Melody: A New Way to RegEx

Published Apr 4, 2022 Updated Apr 6, 2022 8 min read
Changelog
  • 06 April, 2022
    • Updated the comment about negated ranges being impossible (they're actually not).
    • Removed comments about unnecessary non-capturing groups (a fix was published on 05 April, 2022)
    • Added "Updates from Yoav" section at the end of the article.

Today yoav-lavi announced Melody, a language that compiles down to ECMAScript RegEx. Now, I write a lot of RegEx, so this project immediately piqued my interest.

Since the project was only released a couple days ago, it's lacking several important features. For example, you can't...

  • set flags (i for case insensitivity, u for unicode support, g for global search, etc)
  • negate ranges (e.g. /[^A]/) (turns out this is possible with Melody's raw functionality)
  • create arbitrary multi-ranges (e.g. /[a-c1-3]/)
  • pass in variables (JavaScript, not RegEx)

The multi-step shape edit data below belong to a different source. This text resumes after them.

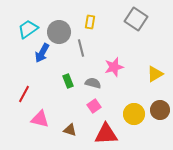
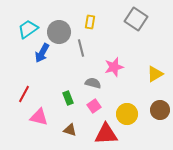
green rectangle: moved 17 px down
yellow circle: moved 7 px left
pink triangle: moved 1 px left, 2 px up
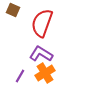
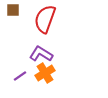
brown square: rotated 24 degrees counterclockwise
red semicircle: moved 3 px right, 4 px up
purple line: rotated 24 degrees clockwise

All that said, the syntax is pretty slick. Here's a simple example from the docs for finding a hashtag in a string:

"#";
some of <word>;

Here's the RegEx that's output:

/#(?:\w)+/

The syntax is interesting, but I'd argue that if you didn't know RegEx then you'd find the Melody version to be infinitely more readable.

Interesting Syntax

Let's talk about some of the ways Melody makes RegEx more human readable and less like using blood to draw runes into the dirt for the purposes of enacting an arcane incantation.

Symbols

Symbols are Melody's way of simplifying a lot of common RegEx tasks. For example, if you want to capture any normal Latin character in any case, you might write [a-zA-Z]. With Melody, though, you can use the <alphabetic> symbol! There are ~16 symbols as of this writing, but here are some of my favorites so far:

  • <char> An alternative to the wildcard (.) character, which matches anything. <char> takes all the guess work out of figuring out if \\\. is a wildcard or a literal period character. 🙃
  • <word> RegEx escape codes are extremely useful, but it's not always clear what they're doing. The <word> symbol matches any word character. This is the same as the \w escape code in RegEx.
  • <alphanumeric> Matches any Latin character (A-Z) in any case (a-z), as well as numbers (0-9). This is the same as using [a-zA-Z0-9] in RegEx.
Special Symbols

As of this writing, there are two special symbols: <start> and <end>. These symbols correlate to the ^ and $ characters, respectively. They're used to indicate that the search must start at the beginning or the end of the string, or if the search should be all-inclusive (when using both symbols).

Quantifiers

Quantifiers allow us to, uh... well, they allow us to quantify our expressions. For example, you might use something like this to check for a UUID with RegEx:

/^\w{8}-\w{4}-\w{4}-\w{4}-\w{12}$/

Here, {8}, {4}, and {12} are all quantifiers. They indicate that you want exactly 8, 4, and 12 respectively of the preceding search. With Melody, this would be handled with the ... of ... quantifier:

<start>;
8 of <word>;
"-";
4 of <word>;
"-";
4 of <word>;
"-";
4 of <word>;
"-";
12 of <word>;
<end>;

If you need a number of characters within a certain range, you can use {min,max}. For example, \d{1,2} would indicate that you want between 1 and 2 digits. Melody provides the ... to ... of ... quantifier:

1 to 2 of <digit>;

Melody also provides alternatives for the * (zero or more), + (one or more), and ? (zero or one) quantifiers:

// \d*
any of <digit>;

// \d+
some of <digit>;

// \d?
option of <digit>;

Character Ranges

When searching for something within a known character set you need to use a character range (hexadecimal, for example, would be [0-9a-f]). Declaring ranges is handled by the ... to ... expression.

// [a-f]
a to f;

// [1-5]
1 to 5;

Groups

One of the most vital features of RegEx is groups! Capturing and non-capturing groups make it possible to create extremely complex searches. Melody enables these capture, match, and either groups.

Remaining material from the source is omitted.